• Quite a fun question, and a good explanation. Thanks for that.

    It rather nicely shows up the pitfalls of doing a half-way decent job of parsing. The "table already exists" message is of course spurious - the table doesn't exist - but could easily mislead someone into wasting time looking for the "existing" table. If the contents of the THEN and ELSE branches were swapped, the use of USER as a column name would be detected as a syntax error and the table already exists message would not be generated. If the THEN branch is as in the question and the ELSE branch and the keyword ELSE are deleted, there will be no syntax error but DROP TABLE will fail at run time with an object doesn't exist error. This behaviour is pretty silly.

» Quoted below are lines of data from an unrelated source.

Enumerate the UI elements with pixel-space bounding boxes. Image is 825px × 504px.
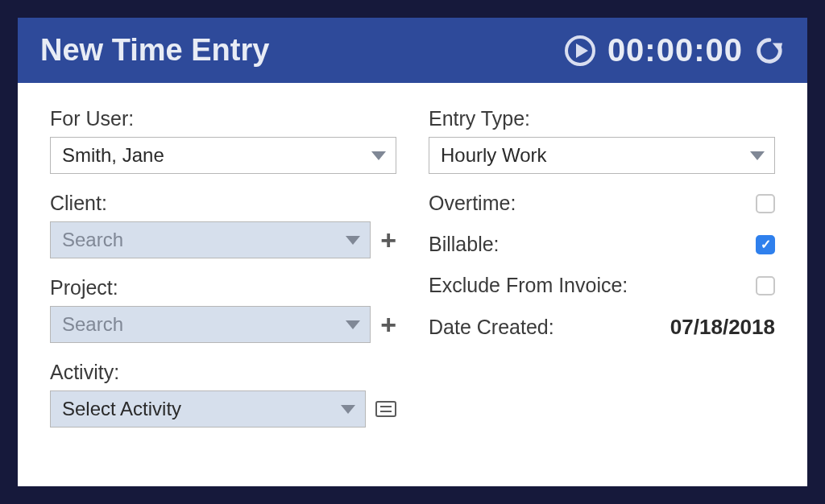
- left-column: For User: Smith, Jane Client: Search +: [50, 107, 396, 462]
- entry-type-dropdown[interactable]: Hourly Work: [429, 137, 775, 174]
- client-placeholder: Search: [62, 229, 123, 251]
- overtime-label: Overtime:: [429, 192, 516, 215]
- date-created-value: 07/18/2018: [670, 315, 775, 340]
- reset-icon[interactable]: [754, 35, 785, 66]
- timer-display: 00:00:00: [607, 32, 743, 68]
- entry-type-label: Entry Type:: [429, 107, 775, 130]
- exclude-checkbox[interactable]: [756, 276, 775, 295]
- add-client-button[interactable]: +: [380, 226, 396, 254]
- billable-row: Billable: ✓: [429, 233, 775, 256]
- overtime-row: Overtime:: [429, 192, 775, 215]
- chevron-down-icon: [750, 151, 765, 160]
- overtime-checkbox[interactable]: [756, 194, 775, 213]
- panel-header: New Time Entry 00:00:00: [18, 18, 807, 83]
- exclude-row: Exclude From Invoice:: [429, 274, 775, 297]
- chevron-down-icon: [346, 320, 360, 329]
- billable-checkbox[interactable]: ✓: [756, 235, 775, 254]
- activity-list-icon[interactable]: [375, 401, 396, 417]
- play-icon[interactable]: [564, 35, 596, 67]
- for-user-field: For User: Smith, Jane: [50, 107, 396, 174]
- chevron-down-icon: [371, 151, 386, 160]
- activity-dropdown[interactable]: Select Activity: [50, 390, 366, 428]
- project-label: Project:: [50, 276, 396, 300]
- client-dropdown[interactable]: Search: [50, 221, 371, 258]
- chevron-down-icon: [341, 405, 355, 414]
- entry-type-value: Hourly Work: [441, 144, 547, 167]
- check-icon: ✓: [761, 238, 771, 251]
- for-user-dropdown[interactable]: Smith, Jane: [50, 137, 396, 174]
- date-created-row: Date Created: 07/18/2018: [429, 315, 775, 340]
- project-field: Project: Search +: [50, 276, 396, 343]
- panel-title: New Time Entry: [40, 33, 269, 68]
- time-entry-panel: New Time Entry 00:00:00 For User: Smith,…: [18, 18, 807, 486]
- form-body: For User: Smith, Jane Client: Search +: [18, 83, 807, 486]
- timer-controls: 00:00:00: [564, 32, 785, 68]
- for-user-value: Smith, Jane: [62, 144, 164, 167]
- project-dropdown[interactable]: Search: [50, 306, 371, 343]
- activity-field: Activity: Select Activity: [50, 361, 396, 428]
- project-placeholder: Search: [62, 313, 123, 336]
- exclude-label: Exclude From Invoice:: [429, 274, 628, 297]
- for-user-label: For User:: [50, 107, 396, 130]
- activity-label: Activity:: [50, 361, 396, 384]
- activity-placeholder: Select Activity: [62, 398, 181, 420]
- chevron-down-icon: [346, 236, 360, 245]
- svg-marker-1: [576, 43, 588, 58]
- client-label: Client:: [50, 192, 396, 215]
- client-field: Client: Search +: [50, 192, 396, 258]
- right-column: Entry Type: Hourly Work Overtime: Billab…: [429, 107, 775, 462]
- add-project-button[interactable]: +: [380, 311, 396, 338]
- billable-label: Billable:: [429, 233, 500, 256]
- entry-type-field: Entry Type: Hourly Work: [429, 107, 775, 174]
- date-created-label: Date Created:: [429, 316, 554, 339]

    This muddle doesn't exists when creating a view, a procedure, or a function, because rules were introduced to prevent it. Perhaps the MS team considered that permitting conditional table creation was more important than avoiding the muddle. In my view it would have been better to have a rule for table creation of same protective type as the rule for views and avoid the muddle. Or of course to have a parser that detects multiple errors, like the parsers for many other languages, instead of giving up on the first one, and/or to keep the rule that statements that create a table with can't appear twice in the same batch regardless of control flow but provide an appropriate error message quite distinct from the "table already exists" error message.

    Good practise is of course never to write code that includes conditional table creation, and it's common for it to be the first statement in a batch (the preceding batch is a conditional drop). So requiring a table creation statement to come before any non-DDL code in a batch would work; but procs have to have a batch each, and a view definition has to be the first statement in a batch, it can't be preceded by any statement, not just not by any non-DDL statement, so I wouldn't see any difficulty with requiring create table to the first statement in a batch. But there's a risk that it would kill a lot of the code out there in the wild, because best practise is not followed by all. So probably it's now too late to do "the right thing" and protect create table in the same way as create view. That makes the parser that doesn't give up the best option, and I suspect that that would be a lot of work starting from the current parser - too much work for MS to consider doing it.